Pasme-se com as explicações prestadas na última reunião de Câmara de Julho.2021:

Eu posso-vos dizer isto com as maiores das frontalidades: a nossa proposta à, às Infraestruturas de Portugal foi até reduzir na faixa de rodagem do lado do Continente, reduzir uma faixa de rodagem. Não faz sentido aquelas duas faixas de rodagem num troço tão pequeno. E no lado, no lado das das do ponto de combustível tem também aquela faixa apenas para acesso àquela zona industrial e ao posto de combustível, é uma faixa de desaceleração e de entrada depois na outra. Até porque a dimensão daquelas duas rotundas, aquelas duas rotundas que que que limitam aquele troço de duas faixas, pá não são duas rotundas para duas faixas. Aquilo é uma coisa que na altura foi exigida pela, pelas Infraestruturas de Portugal, quando o Continente fez ali a… fez ali a… a construção do da sua superfície comercial, mas que não faz sentido nenhum. E não autorizaram. Não autorizaram. Porque a nossa solução era eliminar uma faixa de rodagem, criar uma zona pedonal numa das faixas de rodagem da zona mais a norte, portanto na zona do Continente, que seria um passeio com uma dimensão muito maior, muito mais fluido e que seria uma zona de abrandamento também.

Nem sei que diga. “Não faz sentido aquelas duas faixas de rodagem num troço tão pequeno.” Não só faz sentido como são fundamentais. Porquê?
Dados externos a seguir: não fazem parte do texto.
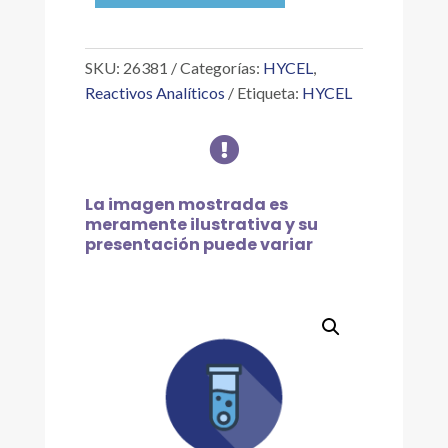
cantidad
SKU:
26381
Categorías:
HYCEL
,
Reactivos Analíticos
Etiqueta:
HYCEL

La imagen mostrada es
meramente ilustrativa y su
presentación puede variar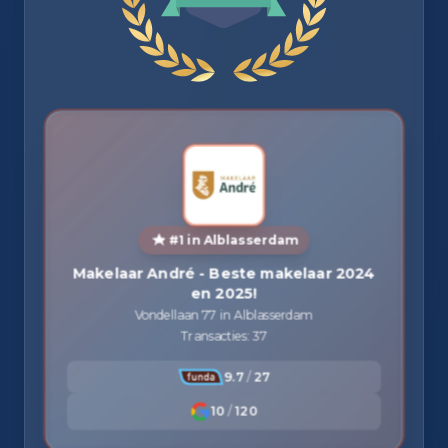
#1 in Alblasserdam
Makelaar André - Beste makelaar 2024
en 2025!
Vondellaan 77 in Alblasserdam
Transacties: 37
9.7
/
27
10
/
120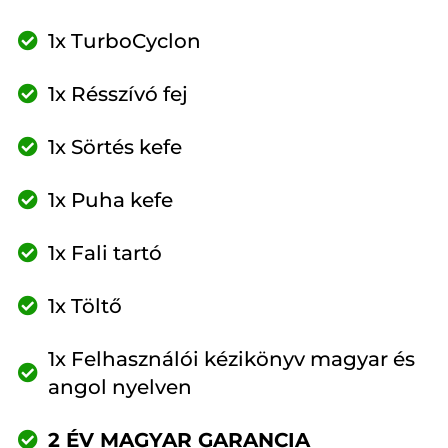
1x TurboCyclon
1x Résszívó fej
1x Sörtés kefe
1x Puha kefe
1x Fali tartó
1x Töltő
1x Felhasználói kézikönyv magyar és
angol nyelven
2 ÉV MAGYAR GARANCIA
Porque a ser executado o anel de ligação entre o Porto de Abrigo e a Maçã (Estrada dos Almocreves) e, consolidado o perfil previsto para a Estrada da Mata de Sesimbra, será necessária uma via de abrandamento que redireccione o trânsito, em segurança, para o espaço urbano residencial. O que aconteceu naquele “troço tão pequeno” foi o facto de o mesmo ter sido executado primeiro, ao invés do tão famoso anel de ligação entre o Porto de Abrigo e a Maçã e, do perfil previsto para a Estrada da Mata de Sesimbra.

(Lembrar que estas vias – Estrada da Mata e anel de ligação entre o Porto de Abrigo e a Maçã - terão um perfil de 20m, com quatro faixas de rodagem; é fundamental não só a existência das rotundas como as faixas de desaceleração e de acesso aos serviços e comércios e que, simultaneamente promovam a fluidez de trânsito no perímetro urbano consolidado. Felizmente (digo eu) que as Infraestruturas de Portugal e cito: “Não autorizaram. Porque a nossa solução era eliminar uma faixa de rodagem, criar uma zona pedonal numa das faixas de rodagem da zona mais a norte, portanto na zona do Continente, que seria um passeio com uma dimensão muito maior, muito mais fluido e que seria uma zona de abrandamento também.”)

Valha-nos Deus. Pergunto-me novamente sobre o que irá acontecer quando a gestão das estradas nacionais for apenas da competência da Câmara. E reparem, aparentemente, o problema de mobilidade, acessibilidade e segurança dos peões só se verifica naquele troço de cerca de 500m. 

Volto ao título deste post: “a Avenida do Fast-Food” resume-se a 500m. Os acessos pedonais em segurança, por exemplo entre aqueles que são o público-alvo deste tipo de estabelecimentos (jovens em idade escolar), só se revelam importantes aqui, exactamente aqui neste troço. Como é que das escolas se acede à “Avenida do Fast-Food” e em que condições de segurança a mesma acontecerá, isso para já, não interessa nada. Até porque o sistema educativo e a comunidade escolar está apostada em alterar hábitos alimentares dos jovens, promovendo uma alimentação saudável e regrada, com menos carne e gorduras saturadas. E os pais em casa, também promovem uma alimentação saudável regrada pela dieta mediterrânea. Por isso, não há qualquer tipo de questão sobre esta matéria. Os jovens deslocar-se-ão em segurança e se quiserem, naqueles 500m, podem ir a pé e numa aparente segurança. 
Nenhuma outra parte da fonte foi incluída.